• **TASK INSTRUCTIONS**
Each entry below should be retyped exactly, with nothing omitted.

******************************

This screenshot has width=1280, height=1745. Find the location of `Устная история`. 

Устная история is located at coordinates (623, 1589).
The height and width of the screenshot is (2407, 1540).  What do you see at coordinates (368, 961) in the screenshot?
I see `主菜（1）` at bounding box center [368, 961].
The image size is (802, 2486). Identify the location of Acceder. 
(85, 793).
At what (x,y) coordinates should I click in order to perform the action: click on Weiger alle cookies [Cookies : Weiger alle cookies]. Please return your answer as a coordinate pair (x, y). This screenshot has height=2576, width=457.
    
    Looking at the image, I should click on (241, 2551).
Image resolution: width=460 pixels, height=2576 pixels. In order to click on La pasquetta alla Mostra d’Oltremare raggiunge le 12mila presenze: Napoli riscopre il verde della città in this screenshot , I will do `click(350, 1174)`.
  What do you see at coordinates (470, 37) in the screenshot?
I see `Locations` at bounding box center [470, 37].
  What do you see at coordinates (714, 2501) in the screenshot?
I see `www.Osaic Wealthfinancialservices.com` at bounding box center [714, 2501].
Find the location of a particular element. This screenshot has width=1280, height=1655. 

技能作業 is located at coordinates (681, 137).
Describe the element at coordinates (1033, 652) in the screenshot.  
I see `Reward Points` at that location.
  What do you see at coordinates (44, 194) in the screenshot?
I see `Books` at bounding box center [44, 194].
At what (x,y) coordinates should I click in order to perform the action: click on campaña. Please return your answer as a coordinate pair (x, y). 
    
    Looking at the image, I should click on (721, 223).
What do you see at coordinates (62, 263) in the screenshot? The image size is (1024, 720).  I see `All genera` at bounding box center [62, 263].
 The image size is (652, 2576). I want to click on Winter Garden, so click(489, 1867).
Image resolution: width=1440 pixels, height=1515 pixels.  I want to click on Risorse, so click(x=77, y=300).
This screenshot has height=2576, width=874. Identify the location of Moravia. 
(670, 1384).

******************************

• **SOLUTION TO THIS TASK**
This screenshot has width=1280, height=1745. Find the location of `Устная история`. 

Устная история is located at coordinates (623, 1589).
The height and width of the screenshot is (2407, 1540).  What do you see at coordinates (368, 961) in the screenshot?
I see `主菜（1）` at bounding box center [368, 961].
The image size is (802, 2486). Identify the location of Acceder. 
(85, 793).
At what (x,y) coordinates should I click in order to perform the action: click on Weiger alle cookies [Cookies : Weiger alle cookies]. Please return your answer as a coordinate pair (x, y). This screenshot has height=2576, width=457.
    
    Looking at the image, I should click on (241, 2551).
Image resolution: width=460 pixels, height=2576 pixels. In order to click on La pasquetta alla Mostra d’Oltremare raggiunge le 12mila presenze: Napoli riscopre il verde della città in this screenshot , I will do `click(350, 1174)`.
  What do you see at coordinates (470, 37) in the screenshot?
I see `Locations` at bounding box center [470, 37].
  What do you see at coordinates (714, 2501) in the screenshot?
I see `www.Osaic Wealthfinancialservices.com` at bounding box center [714, 2501].
Find the location of a particular element. This screenshot has width=1280, height=1655. 

技能作業 is located at coordinates (681, 137).
Describe the element at coordinates (1033, 652) in the screenshot.  
I see `Reward Points` at that location.
  What do you see at coordinates (44, 194) in the screenshot?
I see `Books` at bounding box center [44, 194].
At what (x,y) coordinates should I click in order to perform the action: click on campaña. Please return your answer as a coordinate pair (x, y). 
    
    Looking at the image, I should click on (721, 223).
What do you see at coordinates (62, 263) in the screenshot? The image size is (1024, 720).  I see `All genera` at bounding box center [62, 263].
 The image size is (652, 2576). I want to click on Winter Garden, so click(489, 1867).
Image resolution: width=1440 pixels, height=1515 pixels.  I want to click on Risorse, so click(x=77, y=300).
This screenshot has height=2576, width=874. Identify the location of Moravia. 
(670, 1384).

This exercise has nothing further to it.